Work instruction
Copy exactly the last part of the entries, starting from the line with "financial institution." and including the final line.

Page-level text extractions
/---

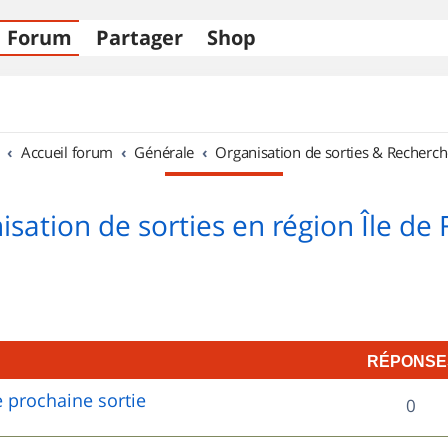
Forum
Partager
Shop
Accueil forum
Générale
Organisation de sorties & Recherch
sation de sorties en région Île de
RÉPONSE
 prochaine sortie
R
0
é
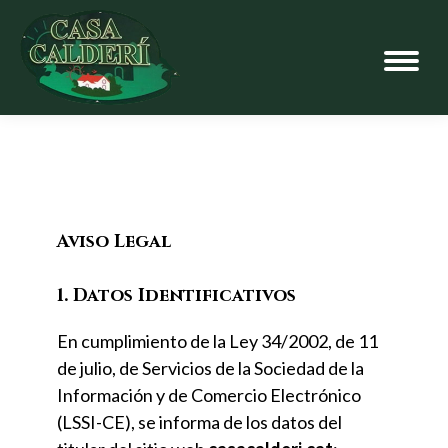
Aviso Legal
1. Datos Identificativos
En cumplimiento de la Ley 34/2002, de 11
de julio, de Servicios de la Sociedad de la
Información y de Comercio Electrónico
(LSSI-CE), se informa de los datos del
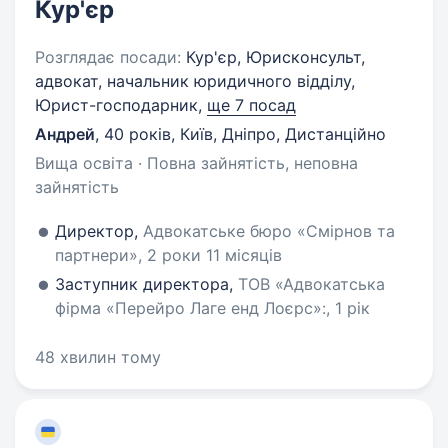
Кур'єр
Розглядає посади:
Кур'єр, Юрисконсульт,
адвокат, начальник юридичного відділу,
Юрист-господарник,
ще 7 посад
Андрей
,
40 років
,
Київ, Дніпро, Дистанційно
Вища освіта · Повна зайнятість, неповна
зайнятість
Директор,
Адвокатське бюро «Смірнов та
партнери», 2 роки 11 місяців
Заступник директора,
ТОВ «Адвокатська
фірма «Перейро Лаге енд Лоєрс»:, 1 рік
48 хвилин тому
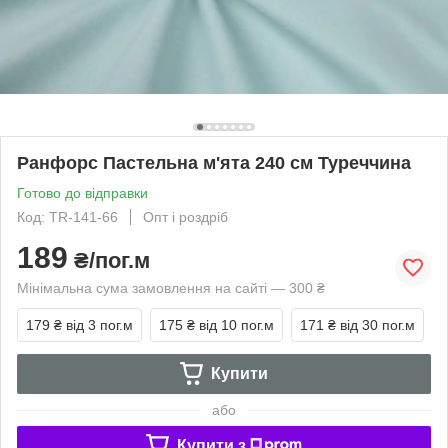
Ранфорс Пастельна м'ята 240 см Туреччина
Готово до відправки
Код: ТR-141-66
Опт і роздріб
189
₴/пог.м
Мінімальна сума замовлення на сайті — 300 ₴
179 ₴
від 3 пог.м
175 ₴
від 10 пог.м
171 ₴
від 30 пог.м
Купити
або
Купити з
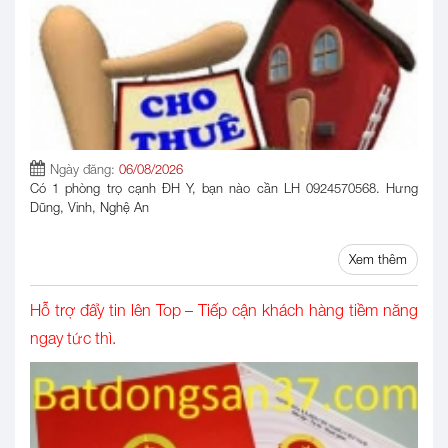
Ngày đăng:
06/08/2026
Có 1 phòng trọ cạnh ĐH Y, bạn nào cần LH 0924570568. Hưng
Dũng, Vinh, Nghệ An
Xem thêm
Hỗ trợ đẩy tin lên Top – Tiếp cận khách hàng tiềm năng
ngay tức thì.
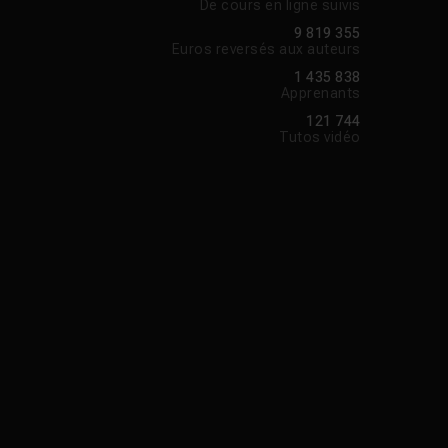
De cours en ligne suivis
9 819 355
Euros reversés aux auteurs
1 435 838
Apprenants
121 744
Tutos vidéo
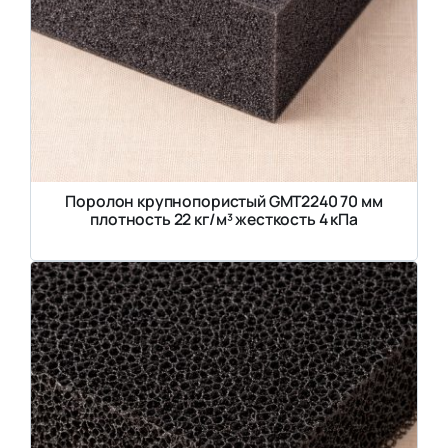
Поролон крупнопористый GMT2240 70 мм
плотность 22 кг/м³ жесткость 4 кПа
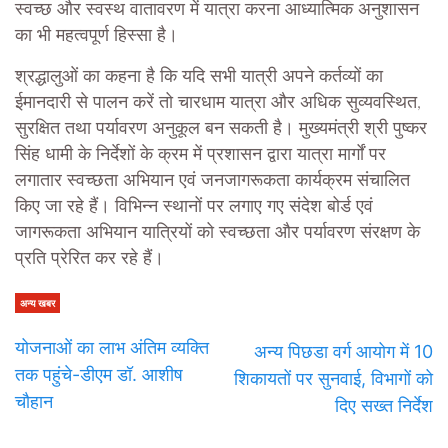
स्वच्छ और स्वस्थ वातावरण में यात्रा करना आध्यात्मिक अनुशासन
का भी महत्वपूर्ण हिस्सा है।
श्रद्धालुओं का कहना है कि यदि सभी यात्री अपने कर्तव्यों का
ईमानदारी से पालन करें तो चारधाम यात्रा और अधिक सुव्यवस्थित,
सुरक्षित तथा पर्यावरण अनुकूल बन सकती है। मुख्यमंत्री श्री पुष्कर
सिंह धामी के निर्देशों के क्रम में प्रशासन द्वारा यात्रा मार्गों पर
लगातार स्वच्छता अभियान एवं जनजागरूकता कार्यक्रम संचालित
किए जा रहे हैं। विभिन्न स्थानों पर लगाए गए संदेश बोर्ड एवं
जागरूकता अभियान यात्रियों को स्वच्छता और पर्यावरण संरक्षण के
प्रति प्रेरित कर रहे हैं।
अन्य खबर
योजनाओं का लाभ अंतिम व्यक्ति
अन्य पिछडा वर्ग आयोग में 10
तक पहुंचे-डीएम डॉ. आशीष
शिकायतों पर सुनवाई, विभागों को
चौहान
दिए सख्त निर्देश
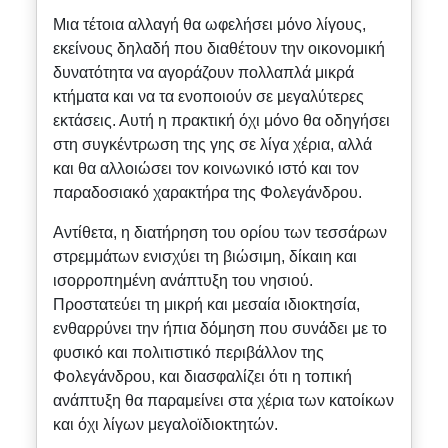
Μια τέτοια αλλαγή θα ωφελήσει μόνο λίγους,
εκείνους δηλαδή που διαθέτουν την οικονομική
δυνατότητα να αγοράζουν πολλαπλά μικρά
κτήματα και να τα ενοποιούν σε μεγαλύτερες
εκτάσεις. Αυτή η πρακτική όχι μόνο θα οδηγήσει
στη συγκέντρωση της γης σε λίγα χέρια, αλλά
και θα αλλοιώσει τον κοινωνικό ιστό και τον
παραδοσιακό χαρακτήρα της Φολεγάνδρου.
Αντίθετα, η διατήρηση του ορίου των τεσσάρων
στρεμμάτων ενισχύει τη βιώσιμη, δίκαιη και
ισορροπημένη ανάπτυξη του νησιού.
Προστατεύει τη μικρή και μεσαία ιδιοκτησία,
ενθαρρύνει την ήπια δόμηση που συνάδει με το
φυσικό και πολιτιστικό περιβάλλον της
Φολεγάνδρου, και διασφαλίζει ότι η τοπική
ανάπτυξη θα παραμείνει στα χέρια των κατοίκων
και όχι λίγων μεγαλοϊδιοκτητών.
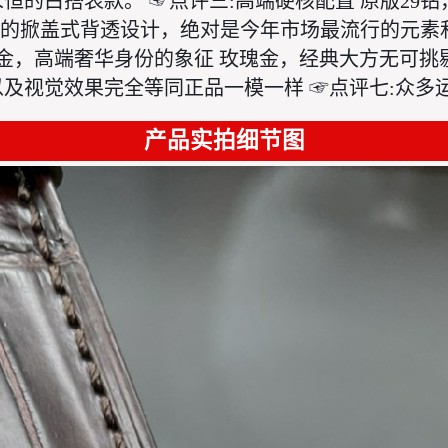
的白搭表款。 ☞点评三:高端硬核配置 原版29钻，
荐的掀盖式背透设计，绝对是今年市场最流行的元素和
金，高端奢华身份的象征 玫瑰金，经典大方无可挑剔
及视觉效果完全等同正品一模一样 ☞点评七:众多
产品实拍细节图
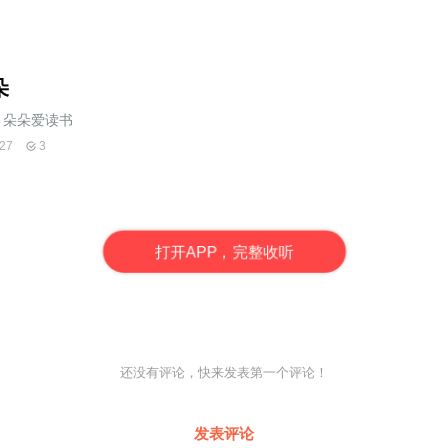
朵
朵朵爱读书
27
3
打
开
A
P
P，完整收听
还没有评论，快来发表第一个评论！
发表评论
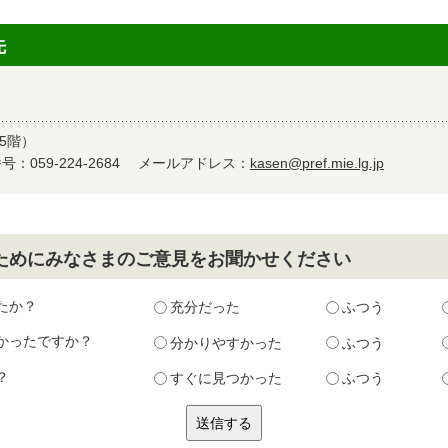
先
5階）
：059-224-2684
メールアドレス：
kasen@pref.mie.lg.jp
ためにみなさまのご意見をお聞かせください
たか？
充分だった
ふつう
かったですか？
分かりやすかった
ふつう
？
すぐに見つかった
ふつう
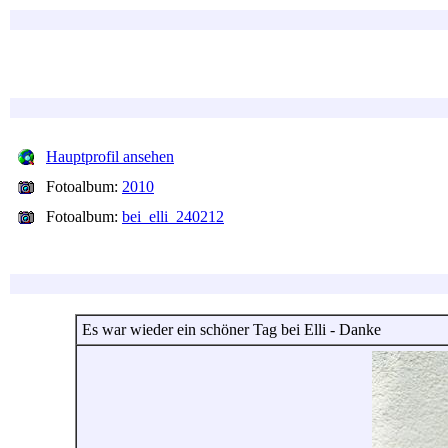
Hauptprofil ansehen
Fotoalbum:
2010
Fotoalbum:
bei_elli_240212
Es war wieder ein schöner Tag bei Elli - Danke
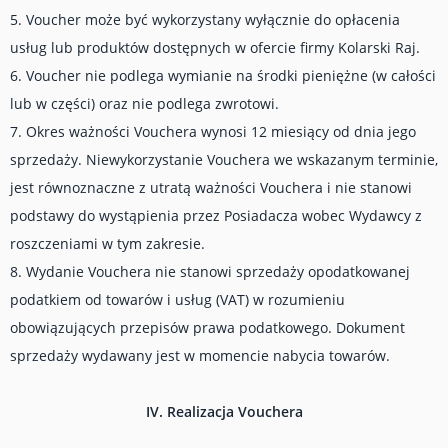
5. Voucher może być wykorzystany wyłącznie do opłacenia
usług lub produktów dostępnych w ofercie firmy Kolarski Raj.
6. Voucher nie podlega wymianie na środki pieniężne (w całości
lub w części) oraz nie podlega zwrotowi.
7. Okres ważności Vouchera wynosi 12 miesiący od dnia jego
sprzedaży. Niewykorzystanie Vouchera we wskazanym terminie,
jest równoznaczne z utratą ważności Vouchera i nie stanowi
podstawy do wystąpienia przez Posiadacza wobec Wydawcy z
roszczeniami w tym zakresie.
8. Wydanie Vouchera nie stanowi sprzedaży opodatkowanej
podatkiem od towarów i usług (VAT) w rozumieniu
obowiązujących przepisów prawa podatkowego. Dokument
sprzedaży wydawany jest w momencie nabycia towarów.
IV. Realizacja Vouchera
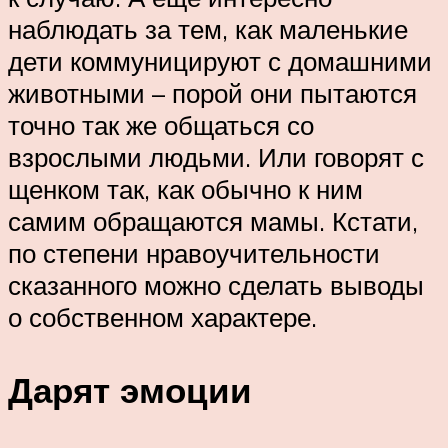
наблюдать за тем, как маленькие
дети коммуницируют с домашними
животными – порой они пытаются
точно так же общаться со
взрослыми людьми. Или говорят с
щенком так, как обычно к ним
самим обращаются мамы. Кстати,
по степени нравоучительности
сказанного можно сделать выводы
о собственном характере.
Дарят эмоции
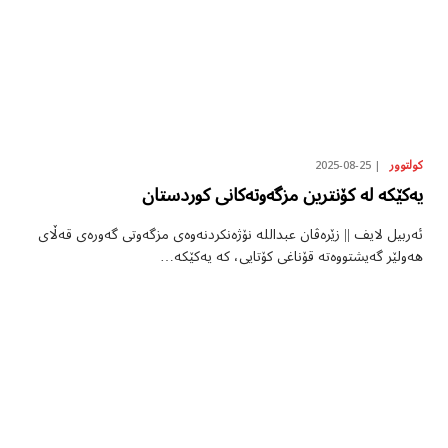
2025-08-25
کولتوور
یەکێکە لە کۆنترین مزگەوتەکانی کوردستان
ئەربیل لایف || زێرەڤان عبداللە نۆژەنکردنەوەی مزگەوتی گەورەی قەڵای
هەولێر گەیشتووەتە قۆناغی کۆتایی، کە یەکێکە…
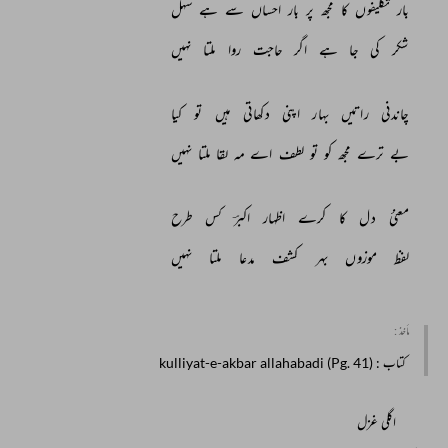
بار 
تکلیفوں 
کا 
مجھ 
پر 
بار 
احساں 
سے 
ہے 
سہل 
شکر 
کی 
جا 
ہے 
اگر 
حاجت 
روا 
ملتا 
نہیں 
چاندنی 
راتیں 
بہار 
اپنی 
دکھاتی 
ہیں 
تو 
کیا 
بے 
ترے 
مجھ 
کو 
تو 
لطف 
اے 
مہ 
لقا 
ملتا 
نہیں 
معنیٔ 
دل 
کا 
کرے 
اظہار 
اکبرؔ 
کس 
طرح 
لفظ 
موزوں 
بہر 
کشف 
مدعا 
ملتا 
نہیں 
مأخذ :
کتاب
: kulliyat-e-akbar allahabadi (Pg. 41)
اگلی غزل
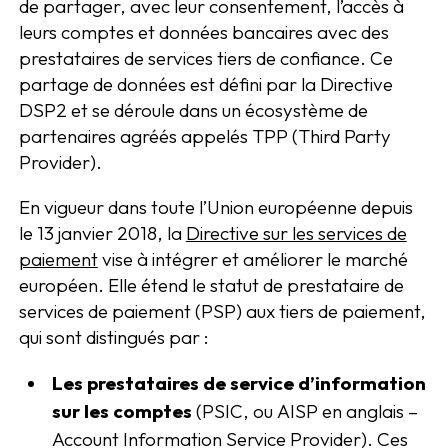
de partager, avec leur consentement, l’accès à
leurs comptes et données bancaires avec des
prestataires de services tiers de confiance. Ce
partage de données est défini par la Directive
DSP2 et se déroule dans un écosystème de
partenaires agréés appelés TPP (Third Party
Provider).
En vigueur dans toute l’Union européenne depuis
le 13 janvier 2018, la
Directive sur les services de
paiement
vise à intégrer et améliorer le marché
européen. Elle étend le statut de prestataire de
services de paiement (PSP) aux tiers de paiement,
qui sont distingués par :
Les prestataires de service d’information
sur les comptes
(PSIC, ou AISP en anglais –
Account Information Service Provider). Ces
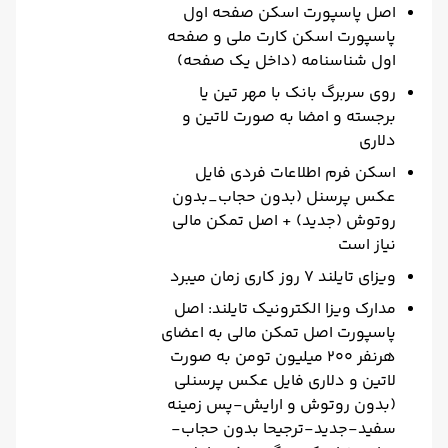
اصل پاسپورت اسکن صفحه اول
پاسپورت اسکن کارت ملی و صفحه
اول شناسنامه (داخل یک صفحه)
روی سربرگ بانک با مهر تین یا
برجسته و امضا به صورت لاتین و
دلاری
اسکن فرم اطلاعات فردی فایل
عکس پرسنل (بدون حجاب_بدون
روتوش (جدید) + اصل تمکن مالی
نیاز است
ویزای تایلند 7 روز کاری زمان میبرد
مدارک ویزا الکترونیک تایلند: اصل
پاسپورت اصل تمکن مالی به اعضای
هرنفر 200 میلیون تومن به صورت
لاتین و دلاری فایل عکس پرسنلی
(بدون روتوش و ارایش-پس زمینه
سفید-جدید-ترجیحا بدون حجاب-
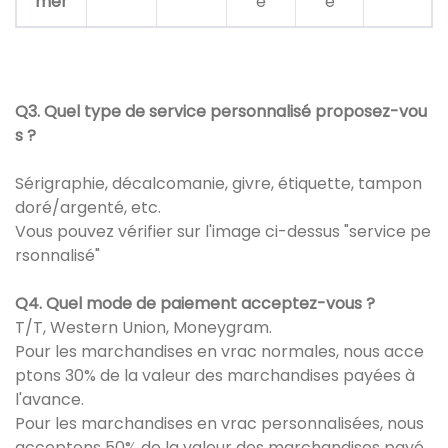
mer
e
e
Q3. Quel type de service personnalisé proposez-vou
s ?
Sérigraphie, décalcomanie, givre, étiquette, tampon
doré/argenté, etc.
Vous pouvez vérifier sur l'image ci-dessus "service pe
rsonnalisé"
Q4. Quel mode de paiement acceptez-vous ?
T/T, Western Union, Moneygram.
Pour les marchandises en vrac normales, nous acce
ptons 30% de la valeur des marchandises payées à
l'avance.
Pour les marchandises en vrac personnalisées, nous
acceptons 50% de la valeur des marchandises payé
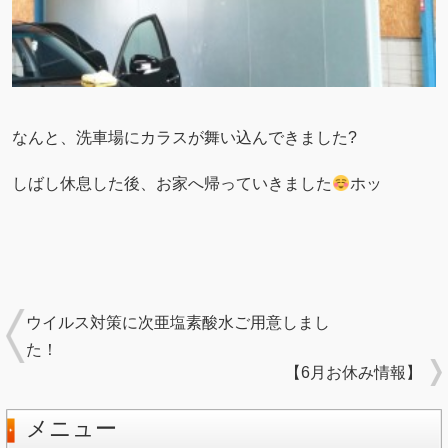
なんと、洗車場にカラスが舞い込んできました?
しばし休息した後、お家へ帰っていきました
ホッ
ウイルス対策に次亜塩素酸水ご用意しまし
た！
【6月お休み情報】
メニュー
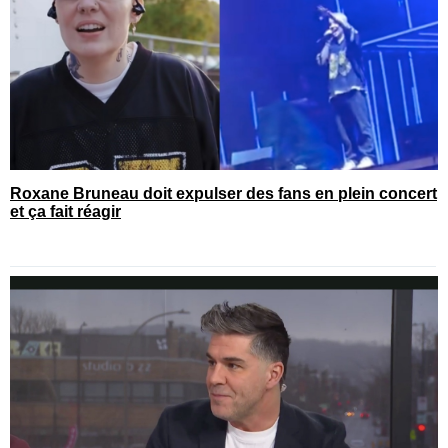
Roxane Bruneau doit expulser des fans en plein concert
et ça fait réagir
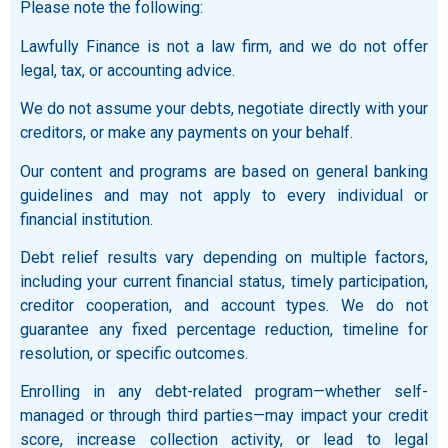
Please note the following:
Lawfully Finance is not a law firm, and we do not offer
legal, tax, or accounting advice.
We do not assume your debts, negotiate directly with your
creditors, or make any payments on your behalf.
Our content and programs are based on general banking
guidelines and may not apply to every individual or
financial institution.
Debt relief results vary depending on multiple factors,
including your current financial status, timely participation,
creditor cooperation, and account types. We do not
guarantee any fixed percentage reduction, timeline for
resolution, or specific outcomes.
Enrolling in any debt-related program—whether self-
managed or through third parties—may impact your credit
score, increase collection activity, or lead to legal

\---

Response to the task
financial institution.
Debt relief results vary depending on multiple factors,
including your current financial status, timely participation,
creditor cooperation, and account types. We do not
guarantee any fixed percentage reduction, timeline for
resolution, or specific outcomes.
Enrolling in any debt-related program—whether self-
managed or through third parties—may impact your credit
score, increase collection activity, or lead to legal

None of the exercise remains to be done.